Baltimore: The Wire locations, part two

Baltimore: The Wire locations, part two

Pop Pilgrims
Season 1

When The A.V. Club originally considered potential locations from The Wire for Pop Pilgrims, we had more options than we could handle, hence the two-part episode devoted to one of our favorite shows. One of the first ideas we had for a location was the detail office—the shabby building used by Lt. Daniels and his crew after season one—but location scout Eric Bannat informed us the building was only used for exteriors. (We still visited it anyway.)

Another one of our early location ideas was Hamsterdam—the legal drug zone created by Major “Bunny” Colvin in season three. (The name came from a neighborhood resident mishearing the police referencing Amsterdam.) We’d heard that most of the buildings had been torn down, but it turns out they all had been. What’s left is a couple blocks’ worth of empty lots and a fire hydrant.

 

Plenty of locations from The Wire remain, though, and many are in close proximity to each other. As Bannat mentioned in the first of our two Wire episodes, a lot of that came from practicality: They didn’t have a lot of time to shoot, so locations needed to be close to each other. The detail office is about a five-minute walk from the Greek’s diner, and both of those locations are near the port area that occupied The Wire’s second season. We never spent more than a few minutes driving from one location to the next.

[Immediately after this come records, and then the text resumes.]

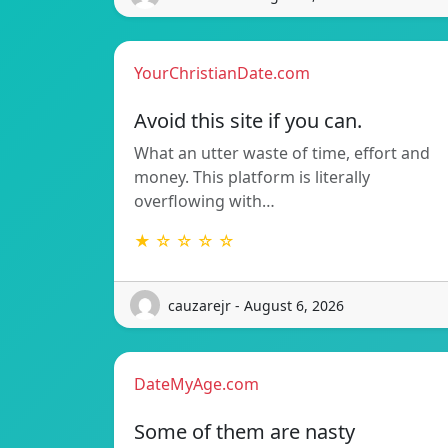
YourChristianDate.com
Avoid this site if you can.
What an utter waste of time, effort and
money. This platform is literally
overflowing with…
★ ☆ ☆ ☆ ☆
cauzarejr - August 6, 2026
DateMyAge.com
Some of them are nasty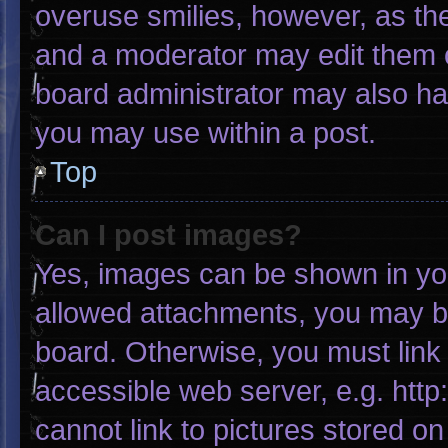
overuse smilies, however, as th
and a moderator may edit them o
board administrator may also hav
you may use within a post.
Top
Can I post images?
Yes, images can be shown in your
allowed attachments, you may be
board. Otherwise, you must link 
accessible web server, e.g. htt
cannot link to pictures stored on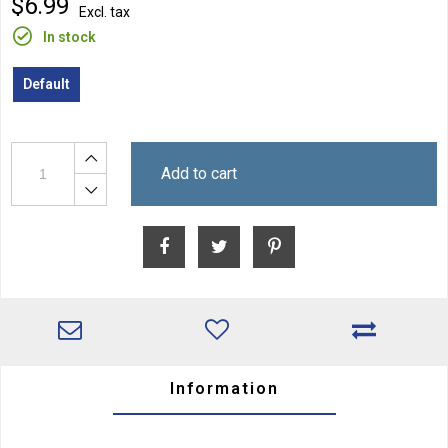
$6.99
Excl. tax
In stock
Default
Add to cart
Information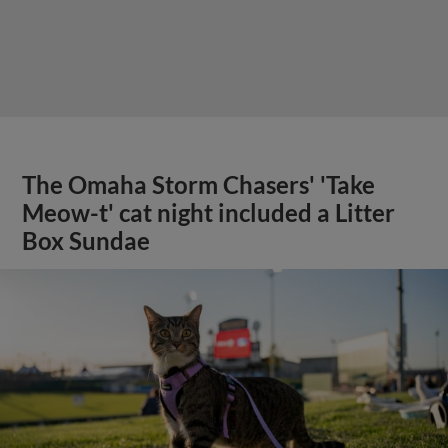
The Omaha Storm Chasers' 'Take
Meow-t' cat night included a Litter
Box Sundae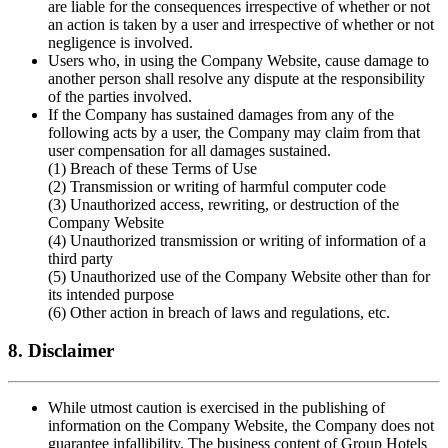
are liable for the consequences irrespective of whether or not
an action is taken by a user and irrespective of whether or not
negligence is involved.
Users who, in using the Company Website, cause damage to
another person shall resolve any dispute at the responsibility
of the parties involved.
If the Company has sustained damages from any of the
following acts by a user, the Company may claim from that
user compensation for all damages sustained.
(1) Breach of these Terms of Use
(2) Transmission or writing of harmful computer code
(3) Unauthorized access, rewriting, or destruction of the
Company Website
(4) Unauthorized transmission or writing of information of a
third party
(5) Unauthorized use of the Company Website other than for
its intended purpose
(6) Other action in breach of laws and regulations, etc.
8. Disclaimer
While utmost caution is exercised in the publishing of
information on the Company Website, the Company does not
guarantee infallibility. The business content of Group Hotels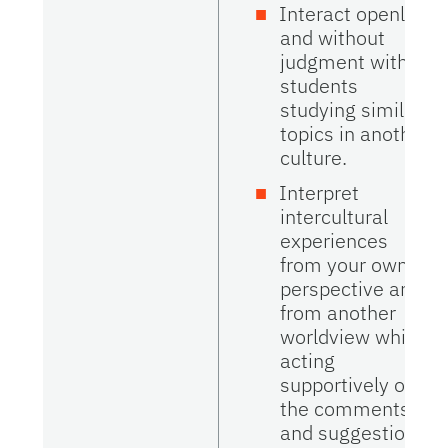
Interact openly
and without
judgment with
students
studying similar
topics in another
culture.
Interpret
intercultural
experiences
from your own
perspective and
from another
worldview while
acting
supportively on
the comments
and suggestions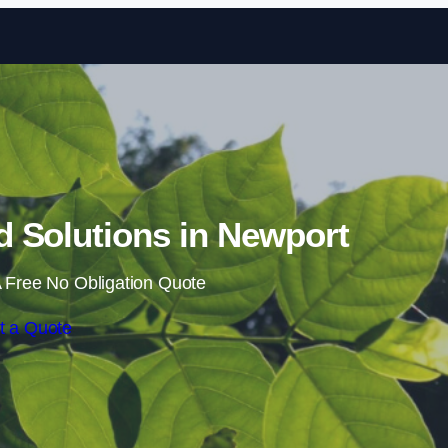
Skip to content
 Solutions in Newport
 Free No Obligation Quote
t a Quote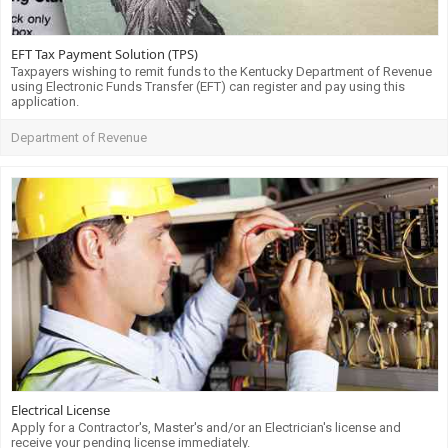
EFT Tax Payment Solution (TPS)
Taxpayers wishing to remit funds to the Kentucky Department of Revenue
using Electronic Funds Transfer (EFT) can register and pay using this
application.
Department of Revenue
Electrical License
Apply for a Contractor's, Master's and/or an Electrician's license and
receive your pending license immediately.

At each one, the people were friendly and said nice things about the show, though a couple also mentioned The Wire’s unrelenting bleakness rang a little false. While we missed a squatter in the second floor of Cutty’s gym by minutes, judging by what was left, we also met a guy who was single-handedly making Marlo’s format hangout safe for skaters. Although the plentiful Plexiglass around his cash register may suggest otherwise, Donald Lee from Novak’s says his neighborhood isn’t bad. Like a lot of cities, Baltimore can vary by block. Novak’s corner, at Federal and Chester in the shadow of the cool old American Brewery building, is fine, but a few blocks over may be sketchier, Lee said. As far as we could tell—spoiler ahoy—there were no gun-toting tweens in the store, either. Bad timing, Omar!

If you ever visit locations from The Wire, also check out the extensive, browser-choking tour at the Baltimore site welcometobaltimorehon.com. Also make sure to swing by Fells Point, the location of the police building from Homicide: Life On The Street. There’s a giant plaque out front. Can a statue of David Simon be far behind?